§ THE PROBLEM
Every entry below should come back unchanged, except that the pictures are dropped.

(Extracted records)

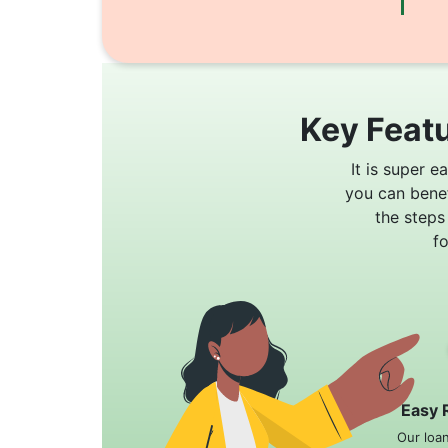
Key Featu
It is super e
you can bene
the steps
f
Easy 
Our loa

§ SOLVED PROBLEM
Key Featu
It is super e
you can bene
the steps
f
Easy 
Our loa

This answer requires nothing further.